# Nub, Oliva Special S and some Eagle Rare



## tx_tuff (Jun 16, 2007)

Thursday I decided I need some smokes and drinks. Here are a couple pics I took with my Phone Cam.


----------



## smokinj (Jan 16, 2008)

Outstanding combination Frank


----------



## Giak (Sep 13, 2007)

Wow some impressive ash here!


----------



## tx_tuff (Jun 16, 2007)

smokinj said:


> Outstanding combination Frank


Hey David I haven't forgotten about you!


----------



## JoeyBear (Jul 31, 2007)

:dribble:


----------



## Lok17 (Jul 31, 2007)

Nubs......


----------



## howland1998 (Dec 17, 2007)

Yeah Frank, Nice tease.


----------



## jitzy (Jan 7, 2007)

very cool Frank how's that tommy bahama rum


----------



## sofaman (Jun 20, 2007)

Looks good Tuff!!!


----------



## boomerd35 (Apr 24, 2007)

Which Special S is that? Did you like it? I had one and it was good. But not quite worth the price to me.


----------



## Cameroon-swoon-cl (Apr 19, 2007)

Looks like one of those plate-stacker tricks. Balance the tower of ash - don't let it fall!!!

That is really cool.


----------



## mjohnsoniii (Sep 9, 2007)

sweet Frank...but yea, go ahead...keep *NUb*bin it in.

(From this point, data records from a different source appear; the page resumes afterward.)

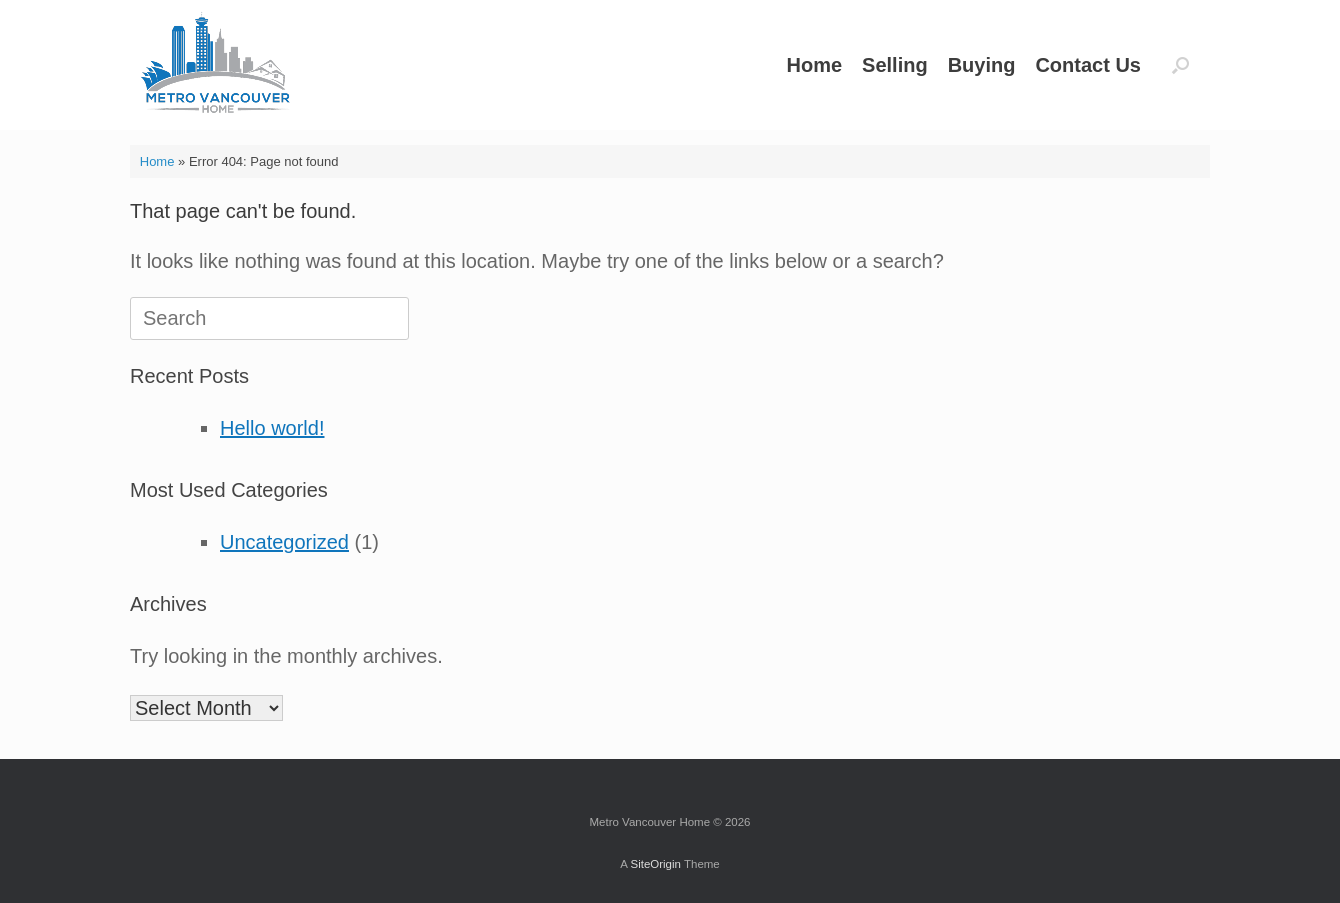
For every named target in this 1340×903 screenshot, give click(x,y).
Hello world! (272, 428)
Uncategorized (284, 542)
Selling (895, 65)
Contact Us (1088, 65)
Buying (982, 65)
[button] (1180, 65)
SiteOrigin (655, 864)
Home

anyway, thanks for sharing


----------



## vegasgirl (Jul 1, 2007)

Love that ash baby


----------



## Cypress (Jun 27, 2007)

Nice pics


----------



## Habana-cl (Nov 7, 2007)

Very nice Frank, every NUb I have seen has held the ash like that. What a combo. Thanks for sharing. Flint


----------



## DOZER (Sep 30, 2007)

:dribble::dribble::dribble::dribble:


----------



## LkyLindy (Feb 1, 2008)

Shweet ash


----------



## Bigfoot (Jun 25, 2007)

very nice frank!


----------



## happy1 (Jun 29, 2007)

Hey Frank this may sound familar you suck


----------